- [Exercise instructions]: For this exercise, copy each line of the records that contains the word "your".

[Start of section]

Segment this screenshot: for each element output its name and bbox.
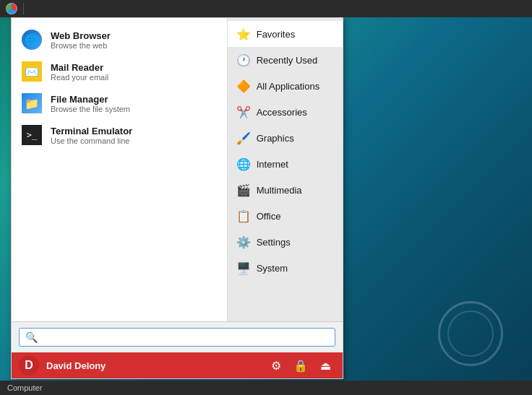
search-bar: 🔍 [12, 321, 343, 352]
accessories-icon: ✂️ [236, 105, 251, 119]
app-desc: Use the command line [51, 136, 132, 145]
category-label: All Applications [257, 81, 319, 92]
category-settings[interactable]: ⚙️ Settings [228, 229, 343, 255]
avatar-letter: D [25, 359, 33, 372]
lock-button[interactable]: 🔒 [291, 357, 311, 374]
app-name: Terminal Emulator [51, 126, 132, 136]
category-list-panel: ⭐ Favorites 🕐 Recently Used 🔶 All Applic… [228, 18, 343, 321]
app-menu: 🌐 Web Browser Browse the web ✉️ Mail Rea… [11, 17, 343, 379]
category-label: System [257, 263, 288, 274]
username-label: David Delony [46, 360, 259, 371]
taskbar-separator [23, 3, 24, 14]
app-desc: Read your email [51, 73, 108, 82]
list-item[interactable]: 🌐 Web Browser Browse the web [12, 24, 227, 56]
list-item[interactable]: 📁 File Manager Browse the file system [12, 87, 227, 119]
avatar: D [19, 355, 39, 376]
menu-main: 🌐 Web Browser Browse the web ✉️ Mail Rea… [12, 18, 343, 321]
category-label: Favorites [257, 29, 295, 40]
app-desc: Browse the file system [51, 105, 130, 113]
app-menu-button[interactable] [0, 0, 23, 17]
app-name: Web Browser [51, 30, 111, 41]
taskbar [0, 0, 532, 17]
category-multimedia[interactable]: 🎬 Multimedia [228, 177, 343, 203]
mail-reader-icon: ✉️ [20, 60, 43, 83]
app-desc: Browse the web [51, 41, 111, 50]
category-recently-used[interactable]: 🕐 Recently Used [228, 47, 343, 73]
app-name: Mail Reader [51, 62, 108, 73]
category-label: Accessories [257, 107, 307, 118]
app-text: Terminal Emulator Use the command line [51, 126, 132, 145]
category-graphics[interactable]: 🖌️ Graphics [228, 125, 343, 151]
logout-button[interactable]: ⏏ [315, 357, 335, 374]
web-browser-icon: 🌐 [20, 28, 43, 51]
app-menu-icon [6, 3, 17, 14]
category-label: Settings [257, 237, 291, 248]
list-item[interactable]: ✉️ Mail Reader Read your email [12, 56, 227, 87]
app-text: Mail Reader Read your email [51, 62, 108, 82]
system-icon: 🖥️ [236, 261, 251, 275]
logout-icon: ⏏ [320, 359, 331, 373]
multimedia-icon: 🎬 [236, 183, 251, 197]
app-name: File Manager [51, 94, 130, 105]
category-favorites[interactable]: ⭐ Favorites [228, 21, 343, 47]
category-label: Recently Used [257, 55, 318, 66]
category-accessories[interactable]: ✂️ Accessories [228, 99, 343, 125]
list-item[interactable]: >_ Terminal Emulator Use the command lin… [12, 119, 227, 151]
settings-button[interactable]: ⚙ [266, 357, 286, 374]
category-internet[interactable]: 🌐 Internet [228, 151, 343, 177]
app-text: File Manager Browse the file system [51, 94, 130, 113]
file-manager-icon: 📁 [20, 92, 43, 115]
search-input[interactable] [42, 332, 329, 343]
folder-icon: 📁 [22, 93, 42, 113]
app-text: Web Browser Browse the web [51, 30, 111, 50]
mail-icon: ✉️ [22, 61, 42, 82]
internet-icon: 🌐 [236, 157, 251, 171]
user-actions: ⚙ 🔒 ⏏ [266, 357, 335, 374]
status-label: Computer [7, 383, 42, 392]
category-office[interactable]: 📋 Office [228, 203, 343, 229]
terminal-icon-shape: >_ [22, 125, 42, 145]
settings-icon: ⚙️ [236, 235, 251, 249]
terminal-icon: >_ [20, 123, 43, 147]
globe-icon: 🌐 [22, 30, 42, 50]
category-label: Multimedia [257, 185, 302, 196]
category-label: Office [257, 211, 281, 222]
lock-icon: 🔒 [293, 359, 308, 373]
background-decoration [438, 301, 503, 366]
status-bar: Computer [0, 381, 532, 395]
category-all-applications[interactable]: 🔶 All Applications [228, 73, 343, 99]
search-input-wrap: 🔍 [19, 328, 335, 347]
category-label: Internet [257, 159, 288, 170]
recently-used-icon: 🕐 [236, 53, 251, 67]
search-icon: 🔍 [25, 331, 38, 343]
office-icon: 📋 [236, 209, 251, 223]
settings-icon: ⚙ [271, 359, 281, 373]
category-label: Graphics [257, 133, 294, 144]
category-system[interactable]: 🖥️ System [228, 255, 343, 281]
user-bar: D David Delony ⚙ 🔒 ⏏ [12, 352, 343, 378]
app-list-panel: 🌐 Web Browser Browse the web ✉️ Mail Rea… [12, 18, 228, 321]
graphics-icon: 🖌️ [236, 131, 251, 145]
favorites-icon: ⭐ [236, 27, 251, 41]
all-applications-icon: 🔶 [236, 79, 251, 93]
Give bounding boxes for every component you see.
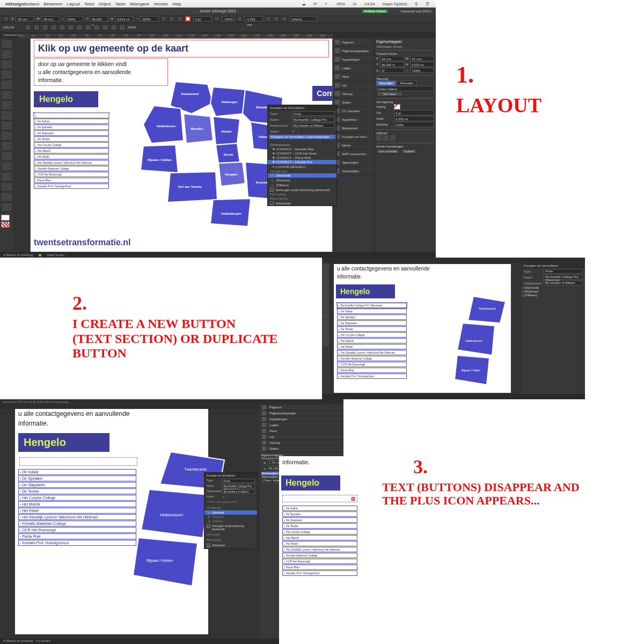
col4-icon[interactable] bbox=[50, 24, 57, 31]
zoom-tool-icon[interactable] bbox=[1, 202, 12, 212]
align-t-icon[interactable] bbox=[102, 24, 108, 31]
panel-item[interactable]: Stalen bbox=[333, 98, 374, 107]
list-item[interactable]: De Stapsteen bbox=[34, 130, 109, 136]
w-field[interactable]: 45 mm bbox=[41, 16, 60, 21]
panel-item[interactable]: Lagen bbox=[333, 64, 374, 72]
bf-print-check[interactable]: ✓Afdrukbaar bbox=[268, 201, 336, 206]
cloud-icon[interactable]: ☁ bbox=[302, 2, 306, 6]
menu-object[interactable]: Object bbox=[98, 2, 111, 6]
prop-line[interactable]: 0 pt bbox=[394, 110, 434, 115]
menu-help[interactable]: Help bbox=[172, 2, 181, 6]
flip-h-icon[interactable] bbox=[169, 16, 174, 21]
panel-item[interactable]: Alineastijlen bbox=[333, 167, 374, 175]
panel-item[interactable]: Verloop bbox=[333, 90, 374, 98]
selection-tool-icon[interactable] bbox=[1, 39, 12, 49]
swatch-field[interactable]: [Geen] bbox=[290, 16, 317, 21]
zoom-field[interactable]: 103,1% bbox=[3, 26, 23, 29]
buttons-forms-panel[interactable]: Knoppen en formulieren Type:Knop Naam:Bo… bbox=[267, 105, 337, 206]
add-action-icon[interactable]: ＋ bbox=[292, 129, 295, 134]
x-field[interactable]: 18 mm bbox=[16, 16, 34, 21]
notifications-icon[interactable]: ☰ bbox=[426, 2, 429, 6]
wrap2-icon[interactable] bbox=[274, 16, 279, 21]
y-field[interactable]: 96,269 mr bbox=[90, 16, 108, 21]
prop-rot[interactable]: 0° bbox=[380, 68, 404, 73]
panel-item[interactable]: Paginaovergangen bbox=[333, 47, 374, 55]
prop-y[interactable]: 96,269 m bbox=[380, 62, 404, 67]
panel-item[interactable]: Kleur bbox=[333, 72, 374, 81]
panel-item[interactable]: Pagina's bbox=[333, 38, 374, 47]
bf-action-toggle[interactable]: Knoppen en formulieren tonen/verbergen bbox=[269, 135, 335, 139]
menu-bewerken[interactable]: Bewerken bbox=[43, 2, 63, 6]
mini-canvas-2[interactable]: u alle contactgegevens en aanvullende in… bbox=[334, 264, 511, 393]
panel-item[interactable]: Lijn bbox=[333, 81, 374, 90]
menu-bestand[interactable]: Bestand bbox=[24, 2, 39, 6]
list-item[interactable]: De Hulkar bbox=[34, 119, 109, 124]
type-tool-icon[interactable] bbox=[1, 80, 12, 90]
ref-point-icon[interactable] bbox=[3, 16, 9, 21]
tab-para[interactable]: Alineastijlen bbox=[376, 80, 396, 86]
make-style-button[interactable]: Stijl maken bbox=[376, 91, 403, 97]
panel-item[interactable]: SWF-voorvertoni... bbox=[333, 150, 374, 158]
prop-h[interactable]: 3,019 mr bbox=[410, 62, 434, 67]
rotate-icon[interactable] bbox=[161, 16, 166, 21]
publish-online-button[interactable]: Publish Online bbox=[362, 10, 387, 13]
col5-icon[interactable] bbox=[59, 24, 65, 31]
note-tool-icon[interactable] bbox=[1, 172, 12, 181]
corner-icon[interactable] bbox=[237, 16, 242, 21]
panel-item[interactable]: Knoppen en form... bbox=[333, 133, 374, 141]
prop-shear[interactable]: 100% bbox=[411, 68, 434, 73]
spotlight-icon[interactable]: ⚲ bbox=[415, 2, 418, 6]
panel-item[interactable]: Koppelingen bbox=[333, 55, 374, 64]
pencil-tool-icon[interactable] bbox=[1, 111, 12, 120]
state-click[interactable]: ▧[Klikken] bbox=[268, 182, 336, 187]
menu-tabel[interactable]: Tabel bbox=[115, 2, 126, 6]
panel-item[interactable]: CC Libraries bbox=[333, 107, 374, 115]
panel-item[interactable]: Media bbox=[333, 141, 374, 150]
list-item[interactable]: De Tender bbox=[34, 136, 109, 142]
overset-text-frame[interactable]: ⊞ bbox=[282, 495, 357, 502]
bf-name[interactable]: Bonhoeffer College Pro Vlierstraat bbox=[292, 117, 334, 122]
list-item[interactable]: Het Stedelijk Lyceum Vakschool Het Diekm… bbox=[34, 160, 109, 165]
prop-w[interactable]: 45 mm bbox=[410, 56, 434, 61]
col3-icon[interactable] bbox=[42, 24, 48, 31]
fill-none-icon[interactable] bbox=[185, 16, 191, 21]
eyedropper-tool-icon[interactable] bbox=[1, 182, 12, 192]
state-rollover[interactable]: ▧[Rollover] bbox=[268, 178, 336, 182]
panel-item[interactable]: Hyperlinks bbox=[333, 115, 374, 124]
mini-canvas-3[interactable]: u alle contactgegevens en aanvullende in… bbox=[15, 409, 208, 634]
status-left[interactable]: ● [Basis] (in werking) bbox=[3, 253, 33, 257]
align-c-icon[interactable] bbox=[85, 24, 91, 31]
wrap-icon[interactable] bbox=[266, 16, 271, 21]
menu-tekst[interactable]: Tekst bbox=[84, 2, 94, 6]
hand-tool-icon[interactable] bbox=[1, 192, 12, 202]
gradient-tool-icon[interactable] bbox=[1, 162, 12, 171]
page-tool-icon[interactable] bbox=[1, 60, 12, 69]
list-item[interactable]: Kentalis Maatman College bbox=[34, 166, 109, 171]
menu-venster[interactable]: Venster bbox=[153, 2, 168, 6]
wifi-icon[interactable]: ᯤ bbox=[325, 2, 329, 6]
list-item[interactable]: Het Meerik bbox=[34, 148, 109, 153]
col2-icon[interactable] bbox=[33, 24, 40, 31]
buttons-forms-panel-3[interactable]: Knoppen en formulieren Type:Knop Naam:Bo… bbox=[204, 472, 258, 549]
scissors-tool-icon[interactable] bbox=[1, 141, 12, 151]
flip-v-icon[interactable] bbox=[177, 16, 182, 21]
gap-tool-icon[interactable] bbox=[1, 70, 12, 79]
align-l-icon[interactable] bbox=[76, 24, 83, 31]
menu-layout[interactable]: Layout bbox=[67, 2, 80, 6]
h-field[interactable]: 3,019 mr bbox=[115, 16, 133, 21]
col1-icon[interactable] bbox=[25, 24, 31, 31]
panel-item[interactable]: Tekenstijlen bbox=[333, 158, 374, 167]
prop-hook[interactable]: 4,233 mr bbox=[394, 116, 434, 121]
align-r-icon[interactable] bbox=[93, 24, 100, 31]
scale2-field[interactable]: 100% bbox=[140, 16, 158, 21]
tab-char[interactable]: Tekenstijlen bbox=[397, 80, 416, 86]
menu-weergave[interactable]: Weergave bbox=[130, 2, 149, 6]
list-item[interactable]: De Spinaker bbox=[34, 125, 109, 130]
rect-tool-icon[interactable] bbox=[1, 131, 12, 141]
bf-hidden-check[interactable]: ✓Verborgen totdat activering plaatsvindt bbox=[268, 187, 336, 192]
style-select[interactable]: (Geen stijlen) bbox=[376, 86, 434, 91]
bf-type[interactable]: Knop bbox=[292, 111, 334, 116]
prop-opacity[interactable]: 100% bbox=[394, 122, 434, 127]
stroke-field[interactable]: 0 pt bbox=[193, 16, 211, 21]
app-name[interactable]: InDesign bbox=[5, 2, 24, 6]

[End of section]

- [Written reply]:
app-desc: Read your email [51, 73, 108, 82]
list-item[interactable]: ✉️ Mail Reader Read your email [12, 56, 227, 87]
app-text: Mail Reader Read your email [51, 62, 108, 82]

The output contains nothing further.